Penn has created a Campus Compact, as well as Quiet Period guidelines for students to follow during the first few weeks of the spring term. There has been concerns that students are not taking these guidelines seriously, with first-year students reportedly partying in college houses and breaking Penn's COVID-19 guidelines just days after moving to campus.
Moravec also expressed that they wanted to know the University's plan to vaccinate students, which would make them feel safer knowing that potential cases would not be spread as easily if the school had an adequate plan.

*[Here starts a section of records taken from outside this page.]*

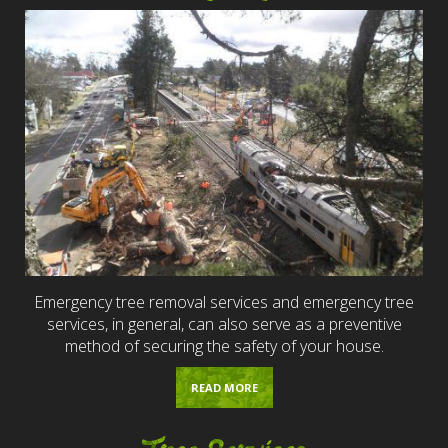
Emergency tree removal services and emergency tree
services, in general, can also serve as a preventive
method of securing the safety of your house.
READ MORE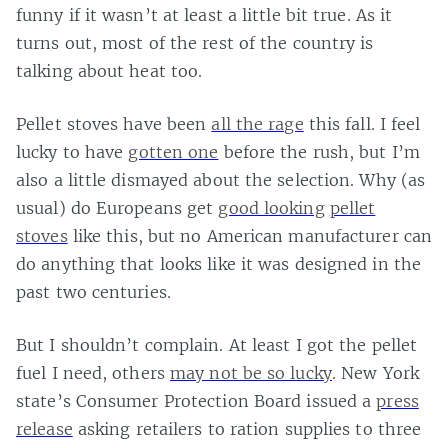
funny if it wasn’t at least a little bit true. As it
turns out, most of the rest of the country is
talking about heat too.
Pellet stoves have been
all the rage
this fall. I feel
lucky to have
gotten one
before the rush, but I’m
also a little dismayed about the selection. Why (as
usual) do Europeans get
good looking
pellet
stoves
like this, but no American manufacturer can
do anything that looks like it was designed in the
past two centuries.
But I shouldn’t complain. At least I got the pellet
fuel I need, others
may not be so lucky
. New York
state’s Consumer Protection Board issued a
press
release
asking retailers to ration supplies to three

Chief Wellness Officer Benoit Dubé told the DP on Jan. 12 that the University does not yet have a plan for distributing the vaccine to students and faculty.
To limit the spread of the virus, Tramble suggested Penn should create a community hotline where residents can alert Penn when they spot students gathering in large groups off campus without masks.
1997 Weitzman graduate Sylvia Palms and 1979 Weitzman graduate Ignacio Bunster, who live about two blocks west of 40th Street close to off-campus student housing, said they have noticed that students living off-campus are generally less careful about following coronavirus safety guidelines.
“I walk around a lot and for the most part they are very cautious about wearing masks but for the students who live behind us, they tend to gather and have parties a lot,” Bunster said. “They are very lax.”
Having two children herself, Palms does not expect Penn students to follow the University's COVID-19 guidelines, especially with restaurants in Philadelphia now allowing indoor dining. If an outbreak occurs on campus, she said she would blame Philadelphia’s local government more than Penn.
“The fact that the city is allowing in-door gathering to happen more so as the virus is increasing as schools are opening back up, it all seems like the perfect storm,” Palms said.